NCJ Number
95572
Date Published
1981
Length
733 pages
Annotation
During 3 days of hearings, representatives from organizations favoring and opposing capital punishment testified on a bill, modeled after Georgia's law, that delineates criteria for imposing the death penalty for aggravated treason, espionage, and murder.
Abstract
A Department of Justice official expressed that agency's view that S.114 is constitutional and an appropriate framework for restoring the Federal death penalty. The bill also was endorsed by a professor of criminal law formerly a Federal prosecutor, the executive director of the National Sheriff's Association, and a citizens' crime organization called Protect the Innocent. After hearing representatives from the International Association of Chiefs of Police speak in favor of capital punishment, the committee listened to the American Civil Liberties Union's views that the death penalty is not needed and violates the Constitution.
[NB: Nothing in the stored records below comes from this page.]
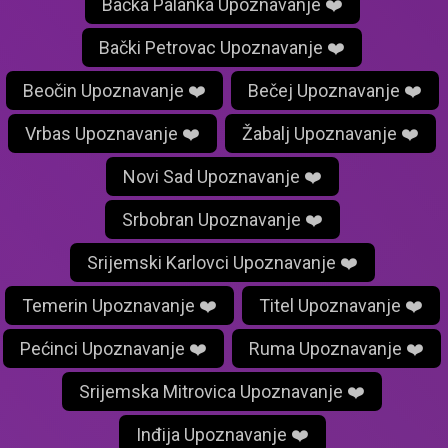
Bačka Palanka Upoznavanje ❤️
Bački Petrovac Upoznavanje ❤️
Beočin Upoznavanje ❤️
Bečej Upoznavanje ❤️
Vrbas Upoznavanje ❤️
Žabalj Upoznavanje ❤️
Novi Sad Upoznavanje ❤️
Srbobran Upoznavanje ❤️
Srijemski Karlovci Upoznavanje ❤️
Temerin Upoznavanje ❤️
Titel Upoznavanje ❤️
Pećinci Upoznavanje ❤️
Ruma Upoznavanje ❤️
Srijemska Mitrovica Upoznavanje ❤️
Inđija Upoznavanje ❤️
Witnesses representing the United States Catholic Conference also opposed capital punishment on the grounds that the legitimate purposes of punishment in contemporary society do not justify the death penalty. On the third day, the author of a book on capital punishment defended the death penalty on moral rather than deterrence grounds, while Amnesty International opposed the death penalty from a human rights perspective. Other capital punishment opponents who testified included the D.C. Coalition Against the Death Penalty, a woman whose daughter was murdered, an innocent man who had spent 4 years on Georgia's death row, the Friends Committee on National Legislation, and the American Friends Service Committee. The final witness, a representative of the National Association of Chiefs of Police, supported S. 114. Witnesses' statements, the bill's text, and numerous materials on capital punishment are included.